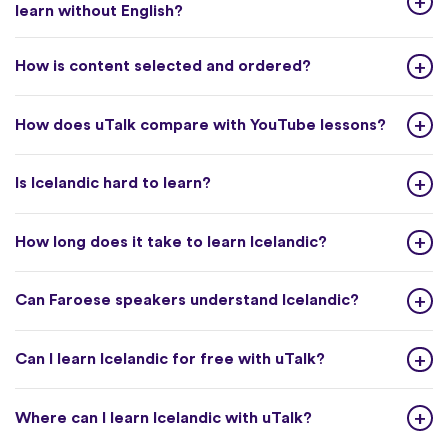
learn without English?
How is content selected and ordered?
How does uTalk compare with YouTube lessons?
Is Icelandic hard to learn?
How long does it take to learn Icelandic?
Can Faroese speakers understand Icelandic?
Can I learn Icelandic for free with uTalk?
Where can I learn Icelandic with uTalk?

===============

Problem details: Hand over the entries again, exactly as written and without the pictures.

The completed task:
learn without English?
How is content selected and ordered?
How does uTalk compare with YouTube lessons?
Is Icelandic hard to learn?
How long does it take to learn Icelandic?
Can Faroese speakers understand Icelandic?
Can I learn Icelandic for free with uTalk?
Where can I learn Icelandic with uTalk?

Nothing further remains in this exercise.